Available data section start
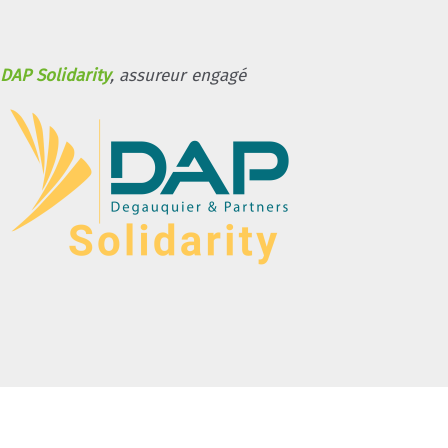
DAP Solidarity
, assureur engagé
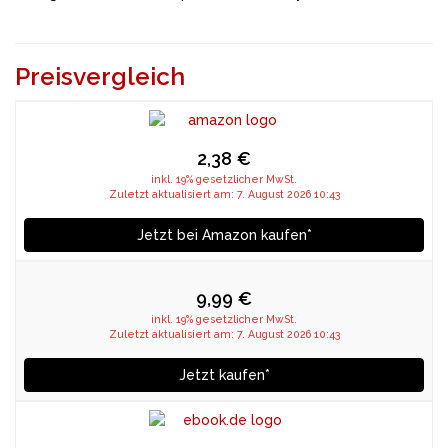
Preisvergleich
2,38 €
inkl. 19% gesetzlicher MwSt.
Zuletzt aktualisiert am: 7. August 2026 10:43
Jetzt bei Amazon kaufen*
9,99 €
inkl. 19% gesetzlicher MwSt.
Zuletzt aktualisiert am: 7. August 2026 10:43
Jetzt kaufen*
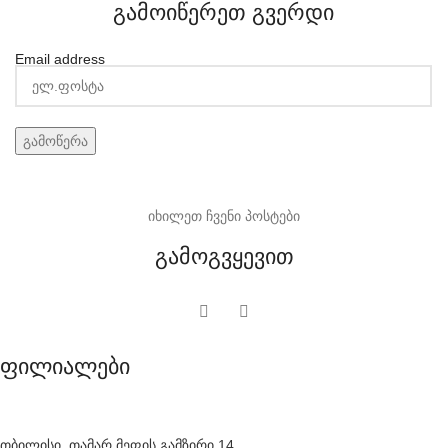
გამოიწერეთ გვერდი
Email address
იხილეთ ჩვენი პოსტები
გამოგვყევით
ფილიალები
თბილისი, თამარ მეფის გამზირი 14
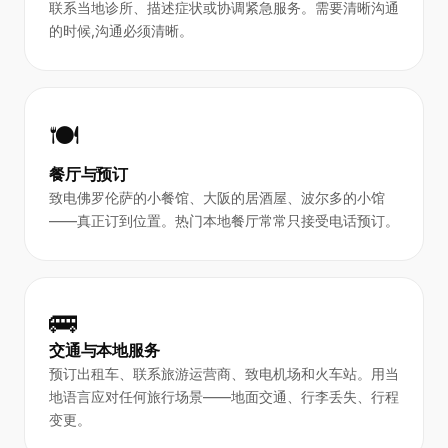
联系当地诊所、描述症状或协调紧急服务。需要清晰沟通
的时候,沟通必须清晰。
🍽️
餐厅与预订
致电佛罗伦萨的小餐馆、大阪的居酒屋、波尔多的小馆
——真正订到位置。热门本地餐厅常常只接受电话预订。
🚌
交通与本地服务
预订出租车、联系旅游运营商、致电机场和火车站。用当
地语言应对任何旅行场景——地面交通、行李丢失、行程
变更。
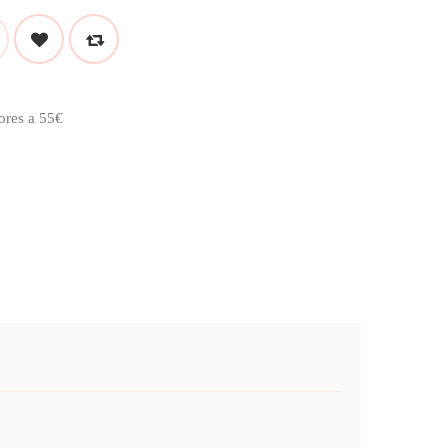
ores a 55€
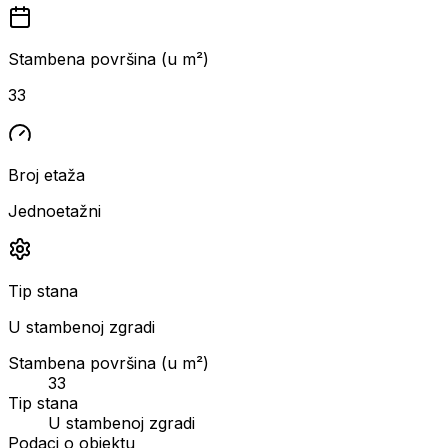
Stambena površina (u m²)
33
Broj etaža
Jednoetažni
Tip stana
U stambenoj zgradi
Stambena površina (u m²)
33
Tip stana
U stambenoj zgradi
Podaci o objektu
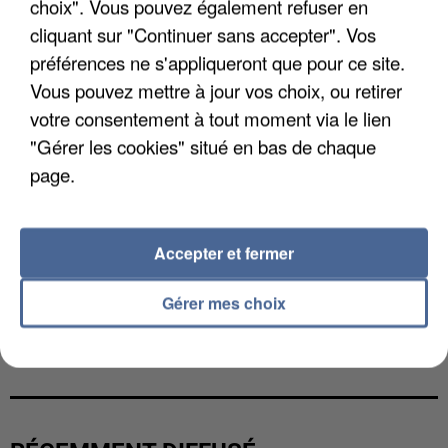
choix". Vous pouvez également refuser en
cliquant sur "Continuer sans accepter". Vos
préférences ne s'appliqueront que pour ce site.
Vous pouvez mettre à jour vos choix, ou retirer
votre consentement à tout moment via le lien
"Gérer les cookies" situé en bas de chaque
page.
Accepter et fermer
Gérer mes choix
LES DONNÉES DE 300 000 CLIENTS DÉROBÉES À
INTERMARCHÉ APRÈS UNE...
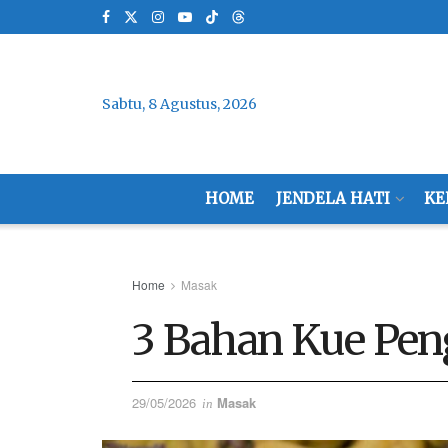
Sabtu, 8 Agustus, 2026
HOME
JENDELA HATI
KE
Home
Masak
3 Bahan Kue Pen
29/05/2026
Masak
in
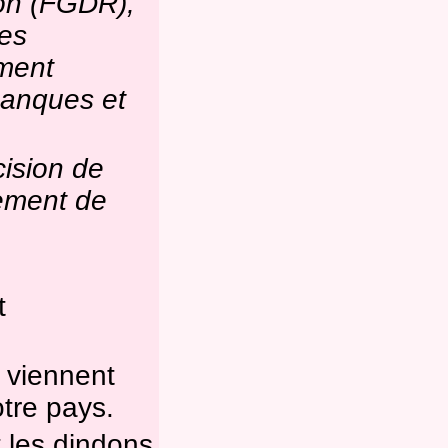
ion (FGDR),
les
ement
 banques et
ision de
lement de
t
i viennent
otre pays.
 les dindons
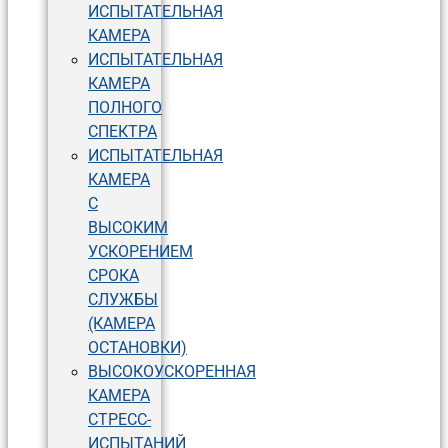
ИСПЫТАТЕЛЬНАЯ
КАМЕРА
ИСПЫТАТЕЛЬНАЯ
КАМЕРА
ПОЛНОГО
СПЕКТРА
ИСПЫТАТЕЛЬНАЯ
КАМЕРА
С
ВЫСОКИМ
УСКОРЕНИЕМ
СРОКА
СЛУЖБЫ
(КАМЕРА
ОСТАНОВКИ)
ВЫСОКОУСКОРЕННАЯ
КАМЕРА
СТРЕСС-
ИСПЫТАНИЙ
Available data section end
Exercise objective
Once the pictures are set aside, repeat each entry exactly as it stands.

Written answer
DAP Solidarity
, assureur engagé
Preisvergleich
2,38 €
inkl. 19% gesetzlicher MwSt.
Zuletzt aktualisiert am: 7. August 2026 10:43
Jetzt bei Amazon kaufen*
9,99 €
inkl. 19% gesetzlicher MwSt.
Zuletzt aktualisiert am: 7. August 2026 10:43
Jetzt kaufen*
გამოიწერეთ გვერდი
Email address
იხილეთ ჩვენი პოსტები
გამოგვყევით
ფილიალები
თბილისი, თამარ მეფის გამზირი 14
联系当地诊所、描述症状或协调紧急服务。需要清晰沟通
的时候,沟通必须清晰。
🍽️
餐厅与预订
致电佛罗伦萨的小餐馆、大阪的居酒屋、波尔多的小馆
——真正订到位置。热门本地餐厅常常只接受电话预订。
🚌
交通与本地服务
预订出租车、联系旅游运营商、致电机场和火车站。用当
地语言应对任何旅行场景——地面交通、行李丢失、行程
变更。
ores a 55€
Stambena površina (u m²)
33
Broj etaža
Jednoetažni
Tip stana
U stambenoj zgradi
Stambena površina (u m²)
33
Tip stana
U stambenoj zgradi
Podaci o objektu
choix". Vous pouvez également refuser en
cliquant sur "Continuer sans accepter". Vos
préférences ne s'appliqueront que pour ce site.
Vous pouvez mettre à jour vos choix, ou retirer
votre consentement à tout moment via le lien
"Gérer les cookies" situé en bas de chaque
page.
Accepter et fermer
Gérer mes choix
LES DONNÉES DE 300 000 CLIENTS DÉROBÉES À
INTERMARCHÉ APRÈS UNE...
Sabtu, 8 Agustus, 2026
HOME
JENDELA HATI
KE
Home
Masak
3 Bahan Kue Pen
29/05/2026
Masak
in
ion (FGDR),
les
ement
 banques et
ision de
lement de
t
i viennent
otre pays.
 les dindons
ИСПЫТАТЕЛЬНАЯ
КАМЕРА
ИСПЫТАТЕЛЬНАЯ
КАМЕРА
ПОЛНОГО
СПЕКТРА
ИСПЫТАТЕЛЬНАЯ
КАМЕРА
С
ВЫСОКИМ
УСКОРЕНИЕМ
СРОКА
СЛУЖБЫ
(КАМЕРА
ОСТАНОВКИ)
ВЫСОКОУСКОРЕННАЯ
КАМЕРА
СТРЕСС-
ИСПЫТАНИЙ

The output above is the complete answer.